По причине неспособности E. Bleuler уточнить в своем докладе, каков в точности этот органический процесс, сомнительно, что ему удалось убедить участников конгресса в полезности понятия шизофрении и еще больше в целесообразности применения психоанализа при лечении болезни, определенной так расплывчато.

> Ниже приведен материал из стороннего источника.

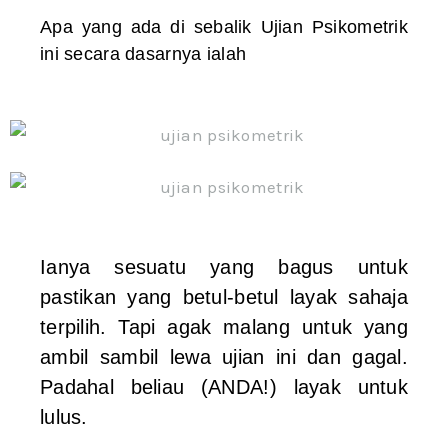
Apa yang ada di sebalik Ujian Psikometrik
ini secara dasarnya ialah
Ianya sesuatu yang bagus untuk
pastikan yang betul-betul layak sahaja
terpilih. Tapi agak malang untuk yang
ambil sambil lewa ujian ini dan gagal.
Padahal beliau (ANDA!) layak untuk
lulus.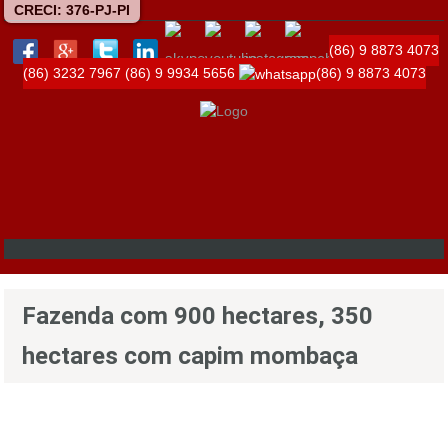
CRECI: 376-PJ-PI
(86) 9 8873 4073
(86) 3232 7967
(86) 9 9934 5656
(86) 9 8873 4073
Fazenda com 900 hectares, 350
hectares com capim mombaça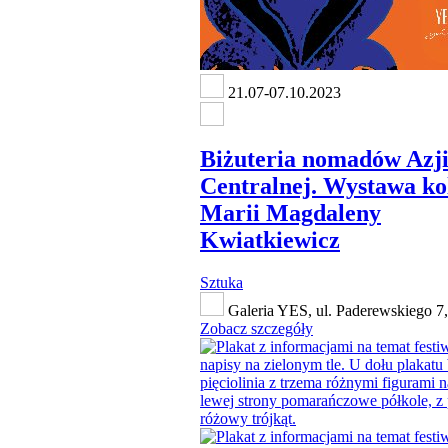
21.07-07.10.2023
Biżuteria nomadów Azj
Centralnej. Wystawa ko
Marii Magdaleny
Kwiatkiewicz
Sztuka
Galeria YES, ul. Paderewskiego 7
Zobacz szczegóły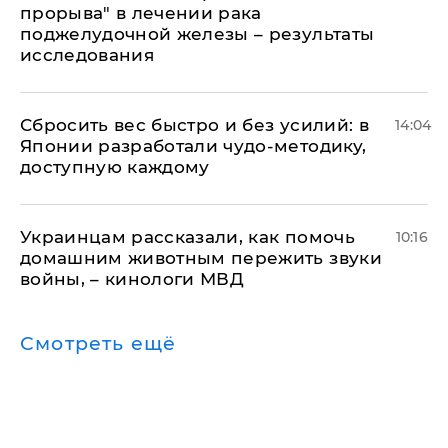
прорыва" в лечении рака
поджелудочной железы – результаты
исследования
Сбросить вес быстро и без усилий: в
14:04
Японии разработали чудо-методику,
доступную каждому
Украинцам рассказали, как помочь
10:16
домашним животным пережить звуки
войны, – кинологи МВД
Смотреть ещё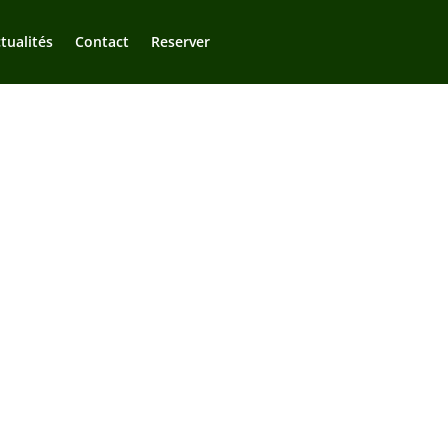
tualités
Contact
Reserver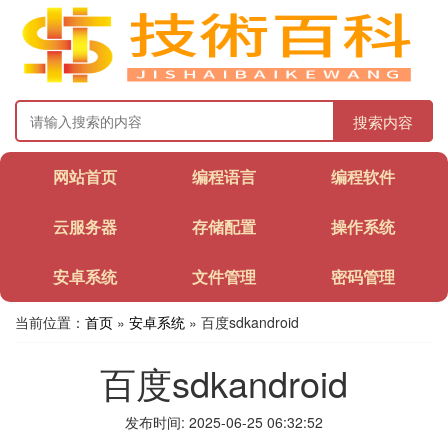
搜索内容
网站首页
编程语言
编程软件
云服务器
存储配置
操作系统
安卓系统
文件管理
密码管理
当前位置：
首页
»
安卓系统
» 百度sdkandroid
百度sdkandroid
发布时间: 2025-06-25 06:32:52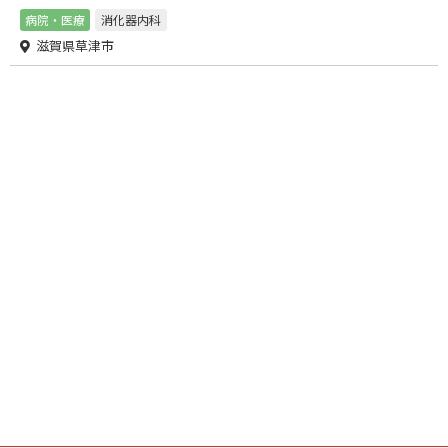
病院・医療
消化器内科
滋賀県草津市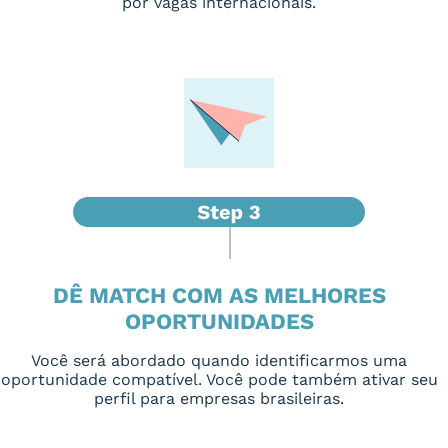
por vagas internacionais.
DÊ MATCH COM AS MELHORES
OPORTUNIDADES
Você será abordado quando identificarmos uma
oportunidade compatível. Você pode também ativar seu
perfil para empresas brasileiras.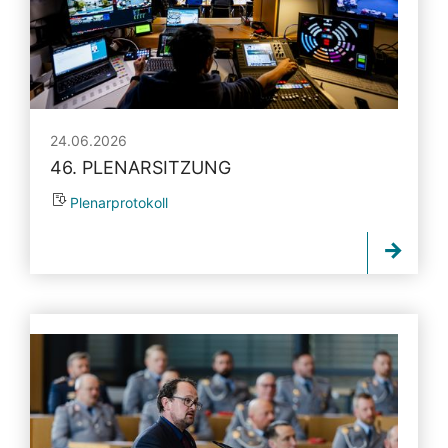
24.06.2026
46. PLENARSITZUNG
Plenarprotokoll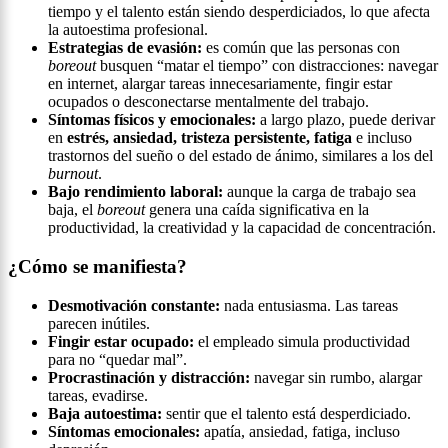
tiempo y el talento están siendo desperdiciados, lo que afecta
la autoestima profesional.
Estrategias de evasión:
es común que las personas con
boreout
busquen “matar el tiempo” con distracciones: navegar
en internet, alargar tareas innecesariamente, fingir estar
ocupados o desconectarse mentalmente del trabajo.
Síntomas físicos y emocionales:
a largo plazo, puede derivar
en
estrés, ansiedad, tristeza persistente, fatiga
e incluso
trastornos del sueño o del estado de ánimo, similares a los del
burnout
.
Bajo rendimiento laboral:
aunque la carga de trabajo sea
baja, el
boreout
genera una caída significativa en la
productividad, la creatividad y la capacidad de concentración.
¿Cómo se manifiesta?
Desmotivación constante:
nada entusiasma. Las tareas
parecen inútiles.
Fingir estar ocupado:
el empleado simula productividad
para no “quedar mal”.
Procrastinación y distracción:
navegar sin rumbo, alargar
tareas, evadirse.
Baja autoestima:
sentir que el talento está desperdiciado.
Síntomas emocionales:
apatía, ansiedad, fatiga, incluso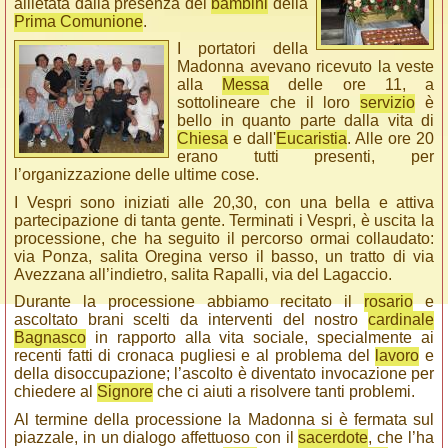
allietata dalla presenza dei
bambini
della
Prima Comunione
.
I portatori della
Madonna avevano ricevuto la veste
alla
Messa
delle ore 11, a
sottolineare che il loro
servizio
è
bello in quanto parte dalla vita di
Chiesa
e dall'
Eucaristia
. Alle ore 20
erano tutti presenti, per
l’organizzazione delle ultime cose.
I Vespri sono iniziati alle 20,30, con una bella e attiva
partecipazione di tanta gente. Terminati i Vespri, è uscita la
processione, che ha seguito il percorso ormai collaudato:
via Ponza, salita Oregina verso il basso, un tratto di via
Avezzana all’indietro, salita Rapalli, via del Lagaccio.
Durante la processione abbiamo recitato il
rosario
e
ascoltato brani scelti da interventi del nostro
cardinale
Bagnasco
in rapporto alla vita sociale, specialmente ai
recenti fatti di cronaca pugliesi e al problema del
lavoro
e
della disoccupazione; l’ascolto è diventato invocazione per
chiedere al
Signore
che ci aiuti a risolvere tanti problemi.
Al termine della processione la Madonna si è fermata sul
piazzale, in un dialogo affettuoso con il
sacerdote
, che l’ha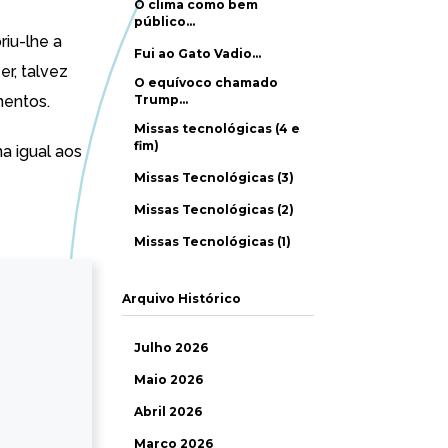
O clima como bem
público…
iu-lhe a
Fui ao Gato Vadio…
r, talvez
O equívoco chamado
mentos.
Trump…
Missas tecnológicas (4 e
fim)
a igual aos
Missas Tecnológicas (3)
Missas Tecnológicas (2)
Missas Tecnológicas (1)
Arquivo Histórico
Julho 2026
Maio 2026
Abril 2026
Março 2026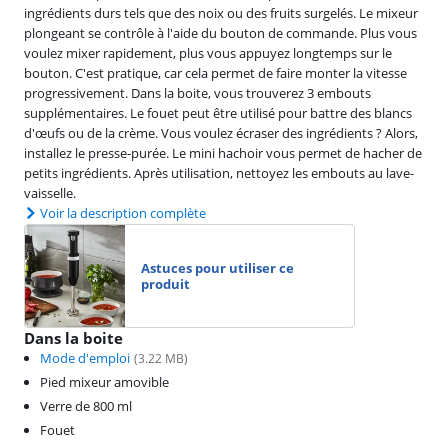
ingrédients durs tels que des noix ou des fruits surgelés. Le mixeur
plongeant se contrôle à l'aide du bouton de commande. Plus vous
voulez mixer rapidement, plus vous appuyez longtemps sur le
bouton. C'est pratique, car cela permet de faire monter la vitesse
progressivement. Dans la boite, vous trouverez 3 embouts
supplémentaires. Le fouet peut être utilisé pour battre des blancs
d'œufs ou de la crème. Vous voulez écraser des ingrédients ? Alors,
installez le presse-purée. Le mini hachoir vous permet de hacher de
petits ingrédients. Après utilisation, nettoyez les embouts au lave-
vaisselle.
Voir la description complète
Astuces pour utiliser ce
produit
Dans la boite
Mode d'emploi
(
3.22
MB)
Pied mixeur amovible
Verre de 800 ml
Fouet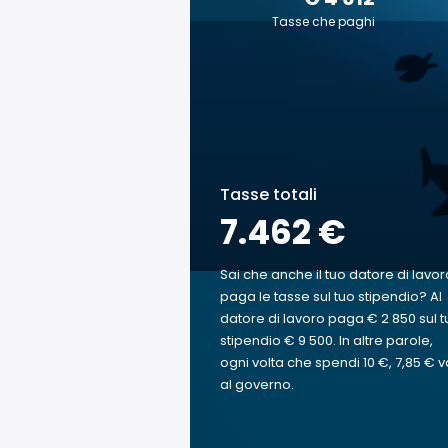
Tasse che paghi
Tasse totali
7.462 €
Sai che anche il tuo datore di lavor
paga le tasse sul tuo stipendio? Al
datore di lavoro paga € 2 850 sul t
stipendio € 9 500. In altre parole,
ogni volta che spendi 10 €, 7,85 € v
al governo.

Чтобы добиться того и другого, потребуется, чтобы его ученик Eugene Minkowski и группа «психиатрической эволюции», которая образуется вокруг него в том же 1926 г., смогли представить эти положения подходом, приемлемым для французских умов, особенно в философском плане, чтобы шизофрения была включена в число хронических бредовых психозов, и еще при условии, чтобы она сосуществовала с другими бредовыми состояниями, реагирующими на иные психологические механизмы. Но прежде чем показать, как развивалась эта «шизофрения по-французски», мы должны вернуться к эволюции, которую претерпело это понятие в Германии под влиянием Гейдельбергской школы, принимавшей во внимание две точки зрения, на вид совершенно различные: изучение проявлений помешательства и экзистенциальный анализ, хотя с самого начала очевидно, что обе они рассматривают феномен креативности психоза. После рассмотрения трудов H. Prinzhorn и Kjaspers на эту тему, изменивших культурное видение шизофрении, мы сможем вернуться к психопатологическим дискуссиям. Внедрение иного культурного видения шизофрении во Франции будет продолжать вызывать дискуссии в период между двумя мировыми войнами.